On a vécu des moments épiques et intenses, tels ces rallyes de la Côte Fleurie (trois ou quatre victoires au compteur, je ne sais plus), celui du Touquet, à la lutte avec les Jean-Luc Thérier, Jean Vinatier, Philippe Farjeon, ou encore cet hallucinant Rallye du Portugal où mon coéquipier m’a vraiment bluffé par ses capacités de mémorisation des parcours tout à fait hors-normes »
Charles Bertrand, la modestie faite homme, a vécu le sport en autodidacte, avec la passion et la curiosité sans cesse chevillées au corps. Il se demande sincèrement si son histoire est bien de nature à intéresser le public, et m’a rappelé autant de fois que possible sa condition de « petit » coureur, tout en m’interrogeant sur la nécessité de la publier. Car il est persuadé que son parcours ne présente rien de bien extraordinaire.
J’espère vous avoir convaincus du contraire.

Clerambosq cedric (visiteur) · 6 avril 2020
Bonsoir
Petit fils de Camille Clerambosq,
J’ai eu la chance de rencontrer à plusieurs reprises Charles notamment lors de l’exposition sur Camille en 2011 a St Aubin sur mer .

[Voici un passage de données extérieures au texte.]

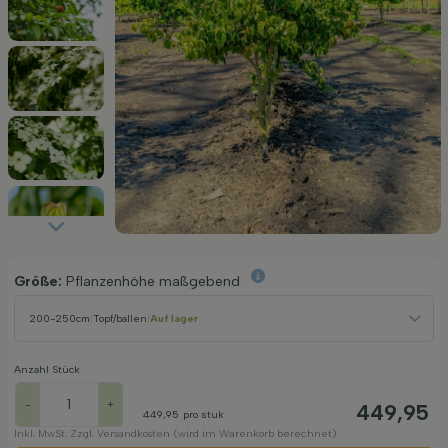
Größe:
Pflanzenhöhe maßgebend
200-250cm
|
Topf/ballen
|
Auf lager
Anzahl Stück
-
+
449,95
449,95
pro stuk
Inkl. MwSt. Zzgl. Versandkosten (wird im Warenkorb berechnet)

Merci pour ce bel interview de Charles .
Les récits de Charles nous ont replongé sur toute une époque et notamment des personnes que j'ai pu croiser et apprécier, Marcel Jamme, Roger Aveneau, travailleurs de l'ombre et passionnés, ils ont fait vivre tous les 2 vélodromes de Saint-Lô et Caen pendant plusieurs générations.